# New plants qt and disinfecting?



## Friendlyfishies (Aug 16, 2012)

I got my new plants about 4 days ago, ive had them in qt tank without light and filter, just water to see if there was any snails or anything...I did have a snail but it appeared dead in the delivery bag...I havent seen any other snails but I would like to get these plants in the tanks so they can get some light...i dont think these plants were ever in a fish tank with fish, i ordered them from a nursery so im not too worried about my fish getting anything but i would like to disinfect them before placing them in the tank...is 4 or 5 days enough time for qt and should i just use salt to disinfect them...if so how?


----------



## redchigh (Jan 20, 2010)

I've never disinfected plants, and I have snails.

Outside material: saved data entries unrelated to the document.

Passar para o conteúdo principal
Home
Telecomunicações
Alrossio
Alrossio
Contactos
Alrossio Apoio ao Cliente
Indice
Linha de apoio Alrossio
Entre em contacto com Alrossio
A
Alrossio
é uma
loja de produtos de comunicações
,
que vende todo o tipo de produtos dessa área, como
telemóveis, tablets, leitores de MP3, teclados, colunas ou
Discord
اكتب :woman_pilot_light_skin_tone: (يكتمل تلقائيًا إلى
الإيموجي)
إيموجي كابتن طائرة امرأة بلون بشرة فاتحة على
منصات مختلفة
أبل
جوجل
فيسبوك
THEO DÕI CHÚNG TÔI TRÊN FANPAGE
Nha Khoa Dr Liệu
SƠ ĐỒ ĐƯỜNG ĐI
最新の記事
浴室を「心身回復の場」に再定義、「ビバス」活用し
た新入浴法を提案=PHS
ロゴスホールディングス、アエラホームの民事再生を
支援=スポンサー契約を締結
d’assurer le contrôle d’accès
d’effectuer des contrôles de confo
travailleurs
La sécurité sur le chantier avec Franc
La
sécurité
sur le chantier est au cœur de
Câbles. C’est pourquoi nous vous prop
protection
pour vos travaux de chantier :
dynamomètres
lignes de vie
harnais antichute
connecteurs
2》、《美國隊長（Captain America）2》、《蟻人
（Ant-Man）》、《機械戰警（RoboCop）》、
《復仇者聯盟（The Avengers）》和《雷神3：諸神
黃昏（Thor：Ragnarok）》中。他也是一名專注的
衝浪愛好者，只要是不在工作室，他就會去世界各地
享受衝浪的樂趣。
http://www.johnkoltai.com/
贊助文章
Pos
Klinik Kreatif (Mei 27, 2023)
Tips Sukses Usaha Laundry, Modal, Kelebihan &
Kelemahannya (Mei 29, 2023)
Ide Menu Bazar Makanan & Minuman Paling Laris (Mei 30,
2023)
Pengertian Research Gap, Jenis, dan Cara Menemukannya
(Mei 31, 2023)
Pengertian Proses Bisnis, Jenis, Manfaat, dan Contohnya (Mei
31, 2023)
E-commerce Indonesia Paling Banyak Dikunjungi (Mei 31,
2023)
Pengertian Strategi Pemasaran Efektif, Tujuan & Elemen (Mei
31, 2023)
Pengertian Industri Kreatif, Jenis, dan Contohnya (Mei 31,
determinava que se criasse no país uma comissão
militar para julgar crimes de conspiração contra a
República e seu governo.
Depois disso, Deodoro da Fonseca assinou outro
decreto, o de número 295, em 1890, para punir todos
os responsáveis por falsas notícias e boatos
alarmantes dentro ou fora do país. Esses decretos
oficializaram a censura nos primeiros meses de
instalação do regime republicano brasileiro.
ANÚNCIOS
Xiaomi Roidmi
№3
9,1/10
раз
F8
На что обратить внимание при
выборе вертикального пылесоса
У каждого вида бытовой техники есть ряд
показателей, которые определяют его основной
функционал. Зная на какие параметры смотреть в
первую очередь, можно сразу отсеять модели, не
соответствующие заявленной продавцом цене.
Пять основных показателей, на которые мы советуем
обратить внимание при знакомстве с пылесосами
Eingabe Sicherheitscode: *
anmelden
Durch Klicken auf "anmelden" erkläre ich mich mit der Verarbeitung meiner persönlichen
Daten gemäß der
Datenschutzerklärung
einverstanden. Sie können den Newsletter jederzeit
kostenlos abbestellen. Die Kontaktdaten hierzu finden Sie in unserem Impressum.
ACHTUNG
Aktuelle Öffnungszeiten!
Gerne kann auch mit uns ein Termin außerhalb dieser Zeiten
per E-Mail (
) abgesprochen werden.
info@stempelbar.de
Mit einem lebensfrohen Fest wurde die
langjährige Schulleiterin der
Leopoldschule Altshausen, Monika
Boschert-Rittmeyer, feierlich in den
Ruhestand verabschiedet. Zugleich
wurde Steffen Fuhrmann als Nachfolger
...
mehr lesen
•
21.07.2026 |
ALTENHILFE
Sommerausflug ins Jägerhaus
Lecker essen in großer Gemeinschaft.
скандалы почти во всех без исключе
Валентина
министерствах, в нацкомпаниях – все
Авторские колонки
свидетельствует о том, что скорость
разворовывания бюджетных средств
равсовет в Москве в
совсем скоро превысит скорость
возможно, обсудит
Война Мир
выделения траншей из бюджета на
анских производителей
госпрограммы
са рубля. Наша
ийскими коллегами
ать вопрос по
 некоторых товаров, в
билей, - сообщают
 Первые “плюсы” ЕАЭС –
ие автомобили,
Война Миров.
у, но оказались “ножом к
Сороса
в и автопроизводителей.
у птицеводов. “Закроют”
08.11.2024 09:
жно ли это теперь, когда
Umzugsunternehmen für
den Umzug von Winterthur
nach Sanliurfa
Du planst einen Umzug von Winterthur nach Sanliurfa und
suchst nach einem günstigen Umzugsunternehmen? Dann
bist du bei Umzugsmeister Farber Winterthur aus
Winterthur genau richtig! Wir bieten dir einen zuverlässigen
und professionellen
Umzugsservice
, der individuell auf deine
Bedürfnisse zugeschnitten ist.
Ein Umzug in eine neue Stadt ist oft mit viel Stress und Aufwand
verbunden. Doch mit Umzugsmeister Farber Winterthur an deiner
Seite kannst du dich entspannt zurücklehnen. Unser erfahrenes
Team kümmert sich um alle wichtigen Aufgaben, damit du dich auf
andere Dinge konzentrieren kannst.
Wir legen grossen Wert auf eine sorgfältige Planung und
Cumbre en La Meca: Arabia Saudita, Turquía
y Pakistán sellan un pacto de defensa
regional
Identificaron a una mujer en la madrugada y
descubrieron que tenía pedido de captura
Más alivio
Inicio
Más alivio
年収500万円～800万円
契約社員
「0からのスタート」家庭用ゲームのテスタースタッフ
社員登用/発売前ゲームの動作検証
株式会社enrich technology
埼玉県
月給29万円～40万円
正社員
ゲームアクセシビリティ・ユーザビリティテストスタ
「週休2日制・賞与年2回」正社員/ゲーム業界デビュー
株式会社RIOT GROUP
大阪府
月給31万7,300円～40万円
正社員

Mystery snails are $1, but my ramshorns were free.  I like the free clean-up crew.


----------



## rosy delta (Jul 17, 2012)

i have snails now too... not sure how happy i am. i dont mind one but i keep finding new ones. i washed my plants before putting them in the tank, but the snails must have been either very tiny or just eggs. my LPS suggested rinsing the plants off before planting in your tank.


----------



## starrlamia (May 3, 2012)

you can do dips for snails such as bleach, potassium pomogranite or alum, some plants will melt in bleach dips so you have to be careful. The trick to controling snail populations is to not overfeed your fish and to keep the tank clean. You can easily cut down on snail populations by dropping a piece of veggie, like lettuce into the tank at night and in the morning it should be covered in snails. It wont completely get rid of them but can cut down the population. or you can get some assassin snails. 
TBH I think you need to quarantine for a few weeks to assess snail population on new plant, and they need some light while you quarantine.


----------



## Sowman (Aug 19, 2011)

I just got a bunch of plants and put them in a QT. The first few days it looked good until today; i have 3-4 snails. I'm just going to remove them until I don't see any for at least a week. Also, you'll have to give the plants light as they need it to survive.


----------